When Rogers finished training with Donatos Pizza, he helped open the Huber Heights location, which was a company store. He also opened his first three restaurants in Dayton, along with two other franchise partners who were opening stores throughout the Miami Valley.

Feeling energized after his training, Rogers opened his first restaurant in West Carrolton in March of 1994.

“I loved the customers and the way the business operated, and I really loved the pizza,” Rogers said. “I knew right then that I had made the right decision. It was different from anything I had ever done.”
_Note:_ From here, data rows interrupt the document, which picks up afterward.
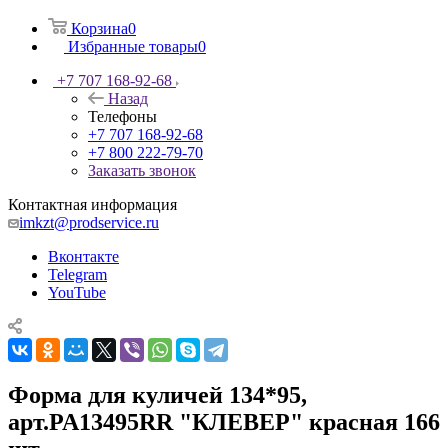
Корзина
0
Избранные товары
0
+7 707 168-92-68
Назад
Телефоны
+7 707 168-92-68
+7 800 222-79-70
Заказать звонок
Контактная информация
imkzt@prodservice.ru
Вконтакте
Telegram
YouTube
Форма для куличей 134*95,
арт.PA13495RR "КЛЕВЕР" красная 166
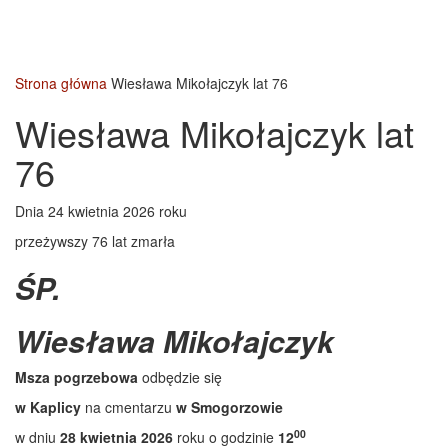
Strona główna
Wiesława Mikołajczyk lat 76
Wiesława Mikołajczyk lat
76
Dnia 24 kwietnia 2026 roku
przeżywszy 76 lat zmarła
ŚP.
Wiesława Mikołajczyk
Msza pogrzebowa
odbędzie się
w Kaplicy
na cmentarzu
w Smogorzowie
00
w dniu
28 kwietnia 2026
roku o godzinie
12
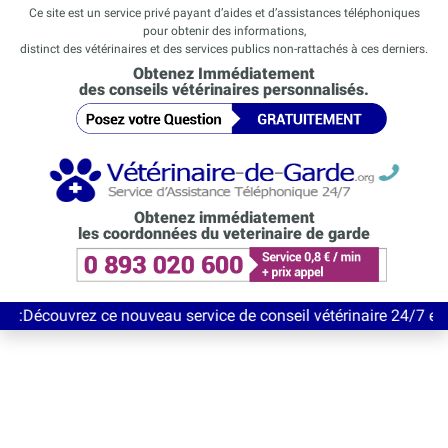
Ce site est un service privé payant d’aides et d’assistances téléphoniques
pour obtenir des informations,
distinct des vétérinaires et des services publics non-rattachés à ces derniers.
Obtenez Immédiatement
des conseils vétérinaires personnalisés.
Obtenez immédiatement
les coordonnées du veterinaire de garde
rez ce nouveau service de conseil vétérinaire 24/7 entièrement 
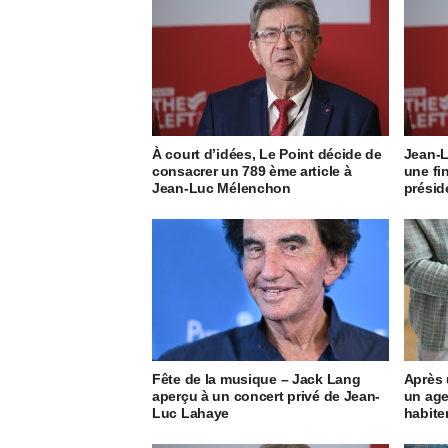
À court d’idées, Le Point décide de
Jean-L
consacrer un 789 ème article à
une fin
Jean-Luc Mélenchon
présid
Fête de la musique – Jack Lang
Après 
aperçu à un concert privé de Jean-
un age
Luc Lahaye
habite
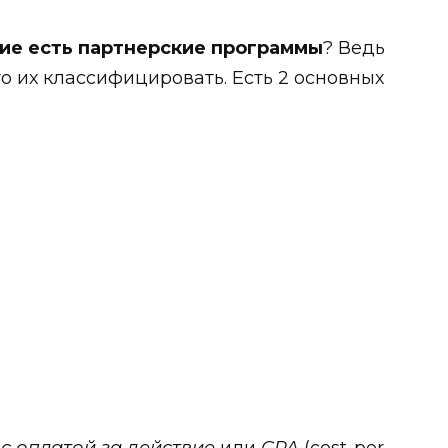
ие есть партнерские программы
? Ведь
о их классифицировать. Есть 2 основных
с оплатой за действие
или
CPA
(cost-per-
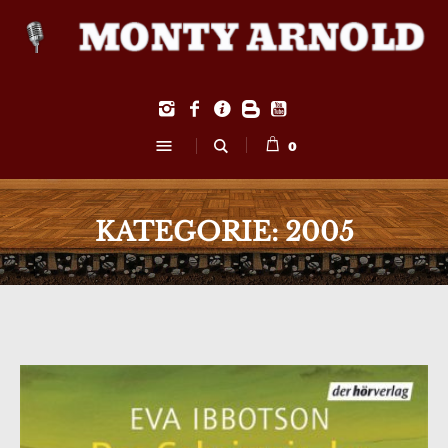
0
KATEGORIE:
2005
us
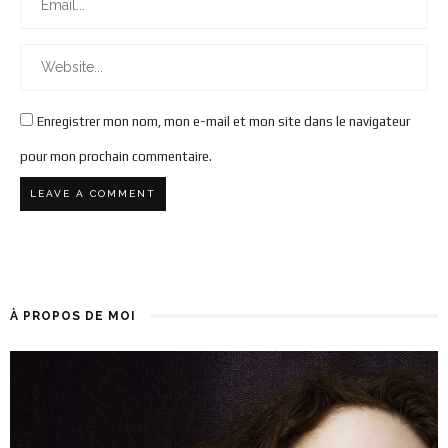
Enregistrer mon nom, mon e-mail et mon site dans le navigateur
pour mon prochain commentaire.
À PROPOS DE MOI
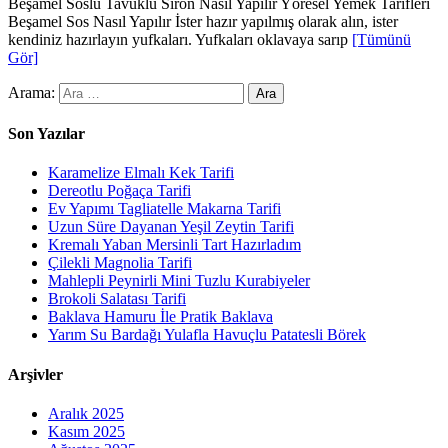
Beşamel Soslu Tavuklu Siron Nasıl Yapılır Yöresel Yemek Tarifleri
Beşamel Sos Nasıl Yapılır İster hazır yapılmış olarak alın, ister
kendiniz hazırlayın yufkaları. Yufkaları oklavaya sarıp
[Tümünü
Gör]
Arama:
Son Yazılar
Karamelize Elmalı Kek Tarifi
Dereotlu Poğaça Tarifi
Ev Yapımı Tagliatelle Makarna Tarifi
Uzun Süre Dayanan Yeşil Zeytin Tarifi
Kremalı Yaban Mersinli Tart Hazırladım
Çilekli Magnolia Tarifi
Mahlepli Peynirli Mini Tuzlu Kurabiyeler
Brokoli Salatası Tarifi
Baklava Hamuru İle Pratik Baklava
Yarım Su Bardağı Yulafla Havuçlu Patatesli Börek
Arşivler
Aralık 2025
Kasım 2025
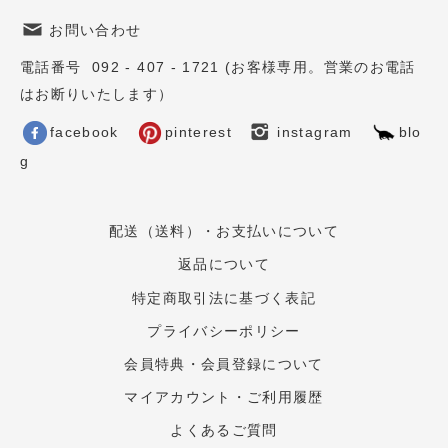
お問い合わせ
電話番号 092 - 407 - 1721 (お客様専用。営業のお電話
はお断りいたします）
facebook
pinterest
instagram
blo
g
配送（送料）・お支払いについて
返品について
特定商取引法に基づく表記
プライバシーポリシー
会員特典・会員登録について
マイアカウント・ご利用履歴
よくあるご質問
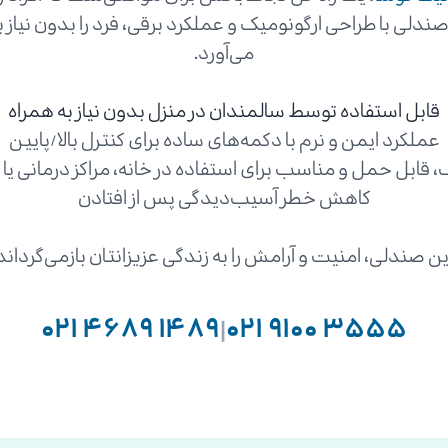
دلی با طراحی ارگونومیک و عملکرد برقی، فرد را بدون نیاز به
می‌آورد.
قابل استفاده توسط سالمندان در منزل بدون نیاز به همراه
عملکرد ایمن و نرم با دکمه‌های ساده برای کنترل بالا/پایین
قابل حمل و مناسب برای استفاده در خانه، مراکز درمانی یا
کاهش خطر آسیب‌دیدگی پس از افتادن
ین صندلی، امنیت و آرامش را به زندگی عزیزانتان بازمی‌گرداند
۰۲۱ ۴۶۸۹ ۱۴۸۹
|
۰۲۱ ۹۱۰۰ ۳۵۵۵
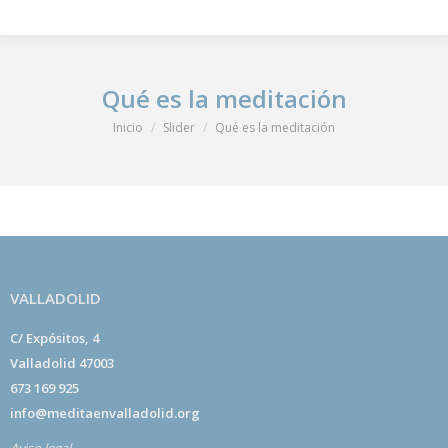
Qué es la meditación
Estás aquí:
Inicio
Slider
Qué es la meditación
VALLADOLID
C/ Expósitos, 4
Valladolid 47003
673 169 925
info@meditaenvalladolid.org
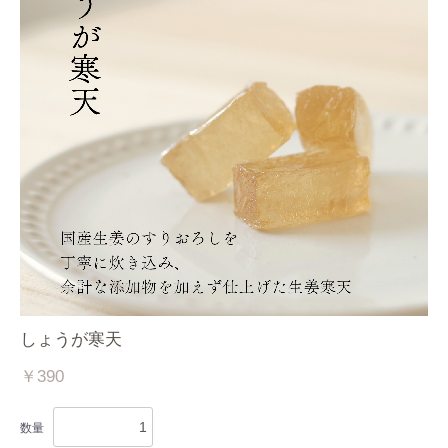
しょうが寒天
￥390
数量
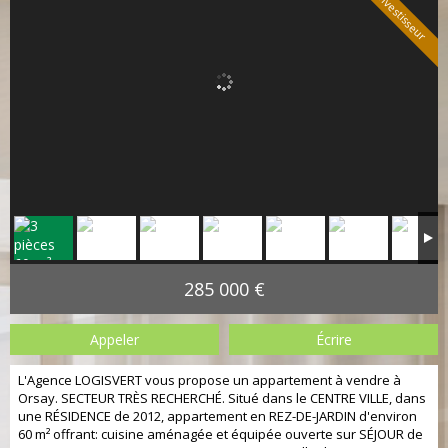
Spécial investisseur
285 000 €
Appeler
Écrire
L'Agence LOGISVERT vous propose un appartement à vendre à
Orsay. SECTEUR TRÈS RECHERCHÉ. Situé dans le CENTRE VILLE, dans
une RÉSIDENCE de 2012, appartement en REZ-DE-JARDIN d'environ
60 m² offrant: cuisine aménagée et équipée ouverte sur SÉJOUR de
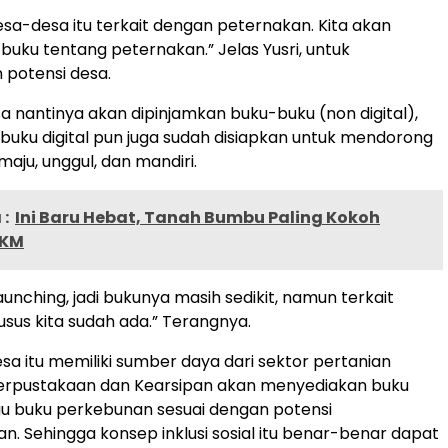
desa-desa itu terkait dengan peternakan. Kita akan
buku tentang peternakan.” Jelas Yusri, untuk
potensi desa.
a nantinya akan dipinjamkan buku-buku (non digital),
uku digital pun juga sudah disiapkan untuk mendorong
aju, unggul, dan mandiri.
:
Ini Baru Hebat, Tanah Bumbu Paling Kokoh
PKM
 launching, jadi bukunya masih sedikit, namun terkait
sus kita sudah ada.” Terangnya.
esa itu memiliki sumber daya dari sektor pertanian
erpustakaan dan Kearsipan akan menyediakan buku
au buku perkebunan sesuai dengan potensi
 Sehingga konsep inklusi sosial itu benar-benar dapat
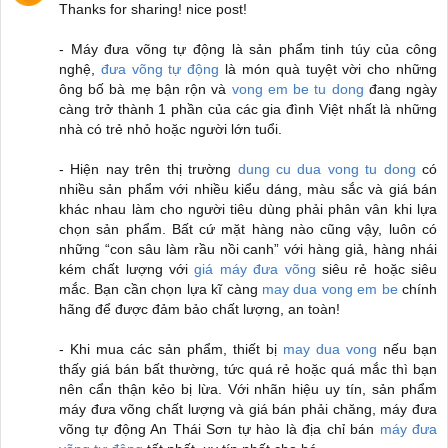
Thanks for sharing! nice post!
- Máy đưa võng tự động là sản phẩm tinh túy của công
nghệ,
đưa võng tự động
là món quà tuyệt vời cho những
ông bố bà mẹ bận rộn và
vong em be tu dong
đang ngày
càng trở thành 1 phần của các gia đình Việt nhất là những
nhà có trẻ nhỏ hoặc người lớn tuổi.
- Hiện nay trên thị trường
dung cu dua vong tu dong
có
nhiều sản phẩm với nhiều kiểu dáng, màu sắc và giá bán
khác nhau làm cho người tiêu dùng phải phân vân khi lựa
chọn sản phẩm. Bất cứ mặt hàng nào cũng vậy, luôn có
những “con sâu làm rầu nồi canh” với hàng giả, hàng nhái
kém chất lượng với
giá máy đưa võng
siêu rẻ hoặc siêu
mắc. Bạn cần chọn lựa kĩ càng
may dua vong em be
chính
hãng để được đảm bảo chất lượng, an toàn!
- Khi mua các sản phẩm, thiết bị
may dua vong
nếu bạn
thấy giá bán bất thường, tức quá rẻ hoặc quá mắc thì bạn
nên cẩn thận kẻo bị lừa. Với nhãn hiệu uy tín, sản phẩm
máy đưa võng chất lượng và giá bán phải chăng, máy đưa
võng tự động An Thái Sơn tự hào là địa chỉ bán
máy đưa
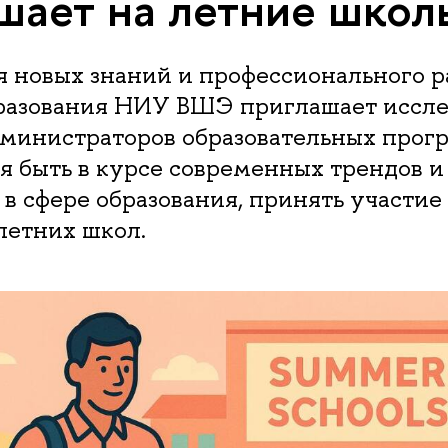
шает на летние школ
 новых знаний и профессионального р
разования НИУ ВШЭ приглашает иссле
дминистраторов образовательных прогр
я быть в курсе современных трендов и
в сфере образования, принять участие 
летних школ.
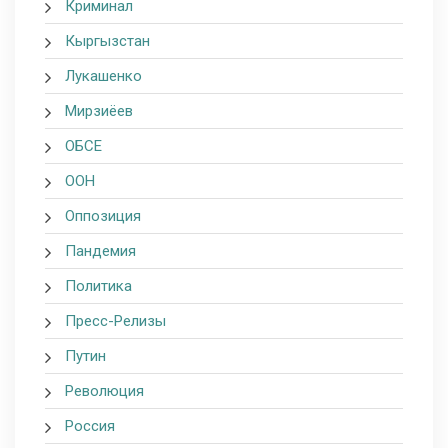
Криминал
Кыргызстан
Лукашенко
Мирзиёев
ОБСЕ
ООН
Оппозиция
Пандемия
Политика
Пресс-Релизы
Путин
Революция
Россия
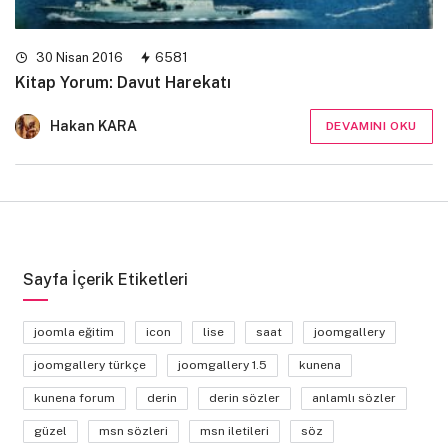
30 Nisan 2016
6581
Kitap Yorum: Davut Harekatı
Hakan KARA
DEVAMINI OKU
Sayfa İçerik Etiketleri
joomla eğitim
icon
lise
saat
joomgallery
joomgallery türkçe
joomgallery 1.5
kunena
kunena forum
derin
derin sözler
anlamlı sözler
güzel
msn sözleri
msn iletileri
söz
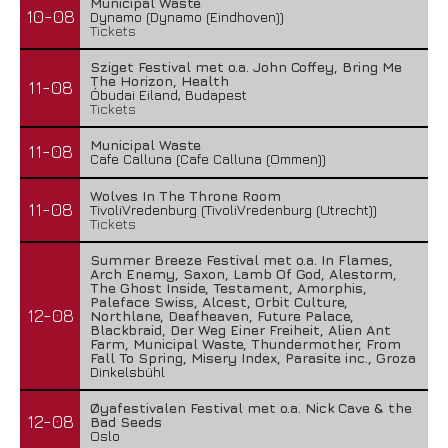
Municipal Waste
10-08
Dynamo (Dynamo (Eindhoven))
Tickets
Sziget Festival met o.a. John Coffey, Bring Me
The Horizon, Health
11-08
Óbudai Eiland, Budapest
Tickets
Municipal Waste
11-08
Cafe Calluna (Cafe Calluna (Ommen))
Wolves In The Throne Room
11-08
TivoliVredenburg (TivoliVredenburg (Utrecht))
Tickets
Summer Breeze Festival met o.a. In Flames,
Arch Enemy, Saxon, Lamb Of God, Alestorm,
The Ghost Inside, Testament, Amorphis,
Paleface Swiss, Alcest, Orbit Culture,
12-08
Northlane, Deafheaven, Future Palace,
Blackbraid, Der Weg Einer Freiheit, Alien Ant
Farm, Municipal Waste, Thundermother, From
Fall To Spring, Misery Index, Parasite inc., Groza
Dinkelsbühl
Øyafestivalen Festival met o.a. Nick Cave & the
12-08
Bad Seeds
Oslo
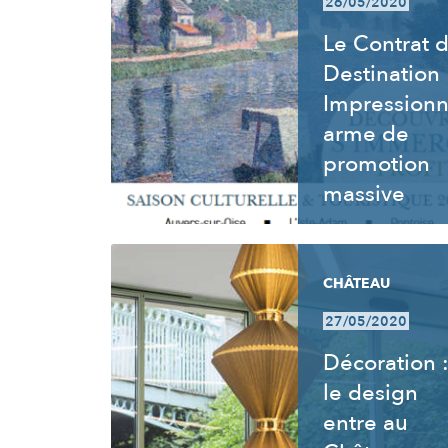
26/05/2020
Le Contrat 
Destination
Impressionn
arme de
promotion
massive
CHÂTEAU
27/05/2020
Décoration 
le design
entre au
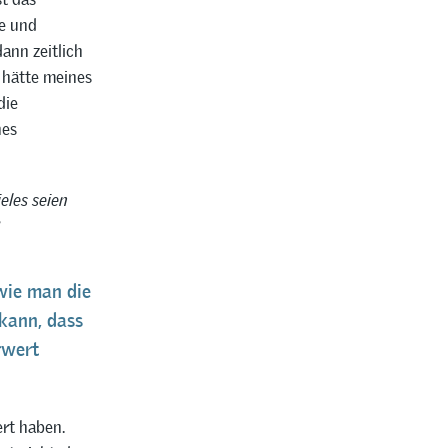
re und
ann zeitlich
 hätte meines
die
nes
eles seien
wie man die
 kann, dass
rwert
rt haben.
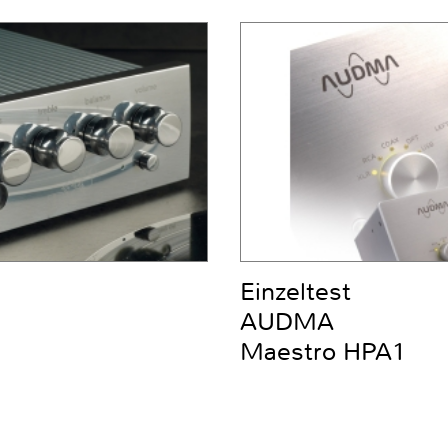
Einzeltest
AUDMA
Maestro HPA1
Rogers made a promise to himself and his employees that he would be with them working in the restaurants daily and by October of 1994, he opened his second restaurant. His goal at the time was to have five.

“Dayton is very much a thin crust pizza type of town,” Rogers said. “And it turns out that’s our number one selling pizza. We already had built in demand in Dayton because people would travel to Columbus to eat at Donatos.”

And that turned out to be overwhelmingly true as Daytonians embraced Donatos Pizza and supported it wholeheartedly from the beginning.

In October of 1997, Rogers purchased five Donatos owned restaurants in Dayton and eventually bought out the one other remaining franchisee, giving him a total of 14 locations. Today, Rogers owns 17 Donatos Pizza locations, including two in Springfield and one in Middletown.

“The reality is, I chose to change careers from engineering to restauranteur,” Rogers said. “It’s now my livelihood and I stay actively involved every day, making pizzas like I did from the beginning.”

Rogers said this helps him stay “tuned in” to what’s going on in his stores and with his team. And he encourages his employees to stay involved with their communities and with different causes.

“We donate product to many different nonprofits, from the Breast Cancer Foundation to Habitat for Humanity,” Rogers said. “We try to do as much within the community as we can because we are local and have been local to Dayton for 30 years.”

In the midst of remodeling all 17 of his locations, Rogers also is reinvesting into his restaurants to keep them up to date with the most advanced ovens and technology so he can continue to serve customers quickly and efficiently.

“My kids were born in Dayton and went to school here,” Rogers said. “For us this is home.”